When was the last time you assigned a student to mentor a teacher or administrator at your school? Companies do it all the time. Junior staffers mentor senior staffers. If memory serves, Jack Welch had an intern teach him how to use the Internet. He learnt about the Web and, while talking with her, about her perspectives of GE. She received an education that money truly could not buy: seeing the view (literally, but more importantly, figuratively) from the head office.

The two most important jobs of a CEO are succession and hiring the right people. As Jim Collins puts it, if you don’t have the right people on the bus, you will not get where you’re going. And if, as CEO you do not identify and train – and see to it that everyone else does as well – your successor, then what is going to happen when you leave? Will the place fall apart? It happens everyday.

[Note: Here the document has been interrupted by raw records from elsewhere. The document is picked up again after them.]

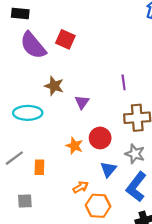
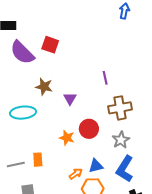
gray star: (135, 154) -> (121, 140), turned 30
gray line: (14, 158) -> (16, 165), moved, turned 30
blue triangle: (108, 169) -> (96, 166), moved, turned 42

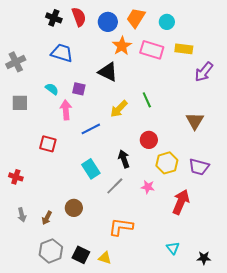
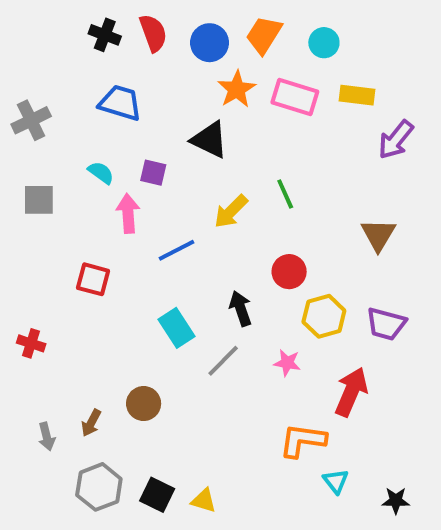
gray arrow: (22, 215) -> (47, 436), moved
orange L-shape: (121, 227) -> (303, 440), moved

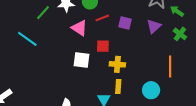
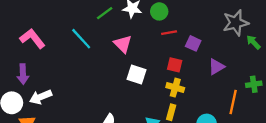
purple triangle: (154, 26) -> (216, 67), moved
pink triangle: (79, 28) -> (123, 44), moved
green cross: (180, 34) -> (254, 84), moved, turned 32
red square: (103, 46) -> (175, 65), moved

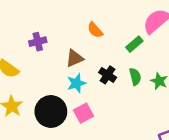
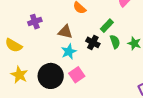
green rectangle: (134, 44) -> (107, 26), moved
brown triangle: (75, 58) -> (65, 32), turned 42

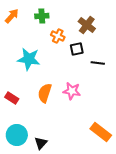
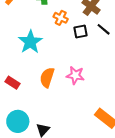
cyan star: (29, 59) -> (30, 42), turned 30
black line: (98, 63) -> (104, 29), moved, turned 32

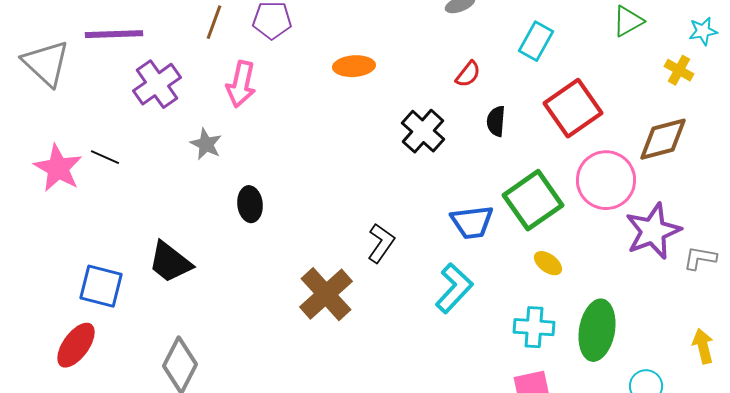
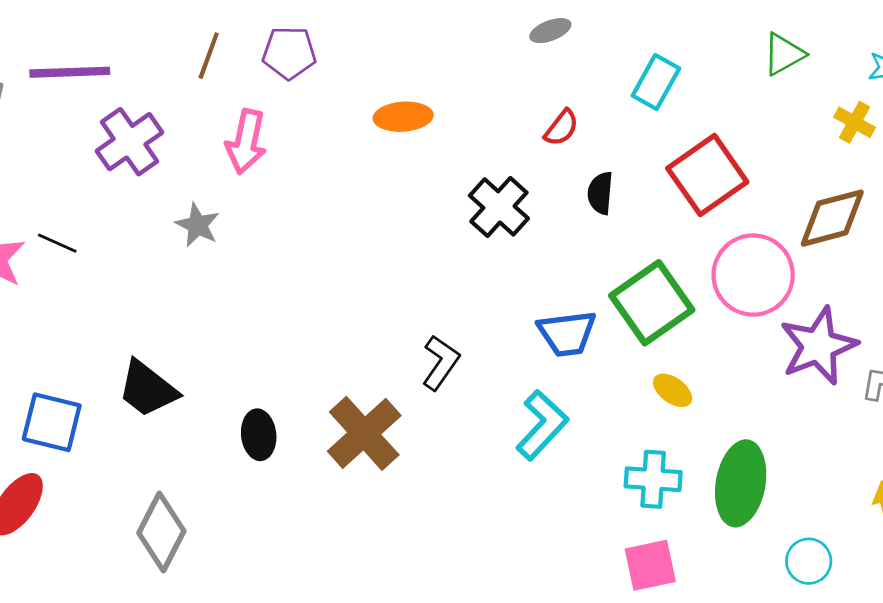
black ellipse: (250, 204) -> (259, 435), moved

So a final, final question for your now comatose candidate is, How do you go about hiring the best people and keeping them? Do you interview, or at least meet, all candidates for all positions? If not, which ones don’t you? Are there any new hires that you do not interview? When you leave your job is there anyone who can take over? Did you train her? If there is no one, why not?

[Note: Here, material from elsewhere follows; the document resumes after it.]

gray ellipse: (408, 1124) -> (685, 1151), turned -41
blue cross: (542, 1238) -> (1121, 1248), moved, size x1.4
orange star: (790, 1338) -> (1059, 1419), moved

Now we come to our second issue. Why should the candidate want to work for you?
What’s your sales pitch?

Why should anyone want to work for you?

1. Your Board is committed to the future of the school and the success of all hires, first and foremost the principal.
2. Admissions are rising steadily over the past decade and are projected to continue.
3. You have a state-of-the-art facility.
4. Your teachers come from the finest institutions.
5. You have the largest library for a private school in the county.
6. Your students have the highest average GPA of any other school in the state.
7. Your students win numerous awards in local, regional, state and national competitions.
8. More of your students are accepted to ivy league universities than any other private school in the state.
9. Your teachers are paid a highly competitive salary and have a benefits package second to none, including paid sabbatical leave.

If you want the best you have to appeal to them on a different level. The following four-part justification for why anyone should want to work for you will differentiate you from your competition:

First, what is your employee turnover rate? If it’s low, that means you have good professional and lay leadership. Your best ambassadors are your staff. If they stay that tells the prospective employee everything he needs to know.

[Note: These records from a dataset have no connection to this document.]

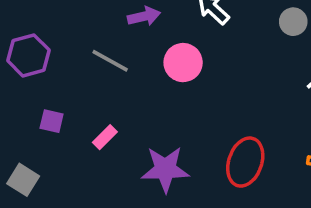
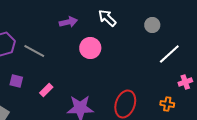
gray line: (110, 61) -> (34, 51), moved

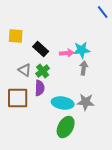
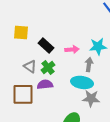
cyan star: (82, 50) -> (98, 46), moved
purple semicircle: (40, 88) -> (45, 84), turned -98
cyan ellipse: (63, 103) -> (82, 82), moved

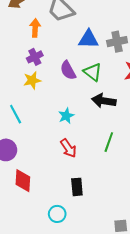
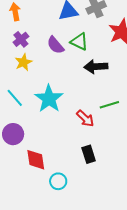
cyan star: (66, 116) -> (49, 99), moved, size x1.8
green line: (109, 142) -> (109, 105), turned 66
red arrow: (68, 148) -> (85, 118), moved
cyan circle: (57, 214) -> (58, 181), moved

Second, show that you have the right people in the right jobs. Granted, this is a logical extension from the previous point. However, emphasize it. Show how all departments work as teams. Give concrete examples of professional growth. Mention promotions and expanded job descriptions.

Third, revisit the issue of values. As we have seen, the greatest companies are those that place values above all else. The most successful companies are those that have a track record of values-based decision making. They live their mission statements. Give examples of why that is true for you.

Fourth, risk taking. Celebrate mistakes and failures. The FAA rewards pilots who immediately inform on themselves when they make an error. Pilots actually carry the “self-reporting” form in their flight kits. There are 3,000 such reports filed every month, and 150,000 subscribers to NASA’s monthly newsletter, Callback, read about the most important ones. Residents at the Mayo Clinic publish on an internal blog their errors. The US Department of Energy has a “lessons learned” database for contractors. And, of course, the Marine Corp has a culture of celebrating honesty in admitting mistakes.

So what mistakes and failures can you celebrate with a prospective employee? Just imagine the individual’s shock of hearing about the chances that you allow your staff to take, fail at, and then move on having learned and benefited from the experience. That’s differentiation!

Thank you for attending, for your participation, and for your attention.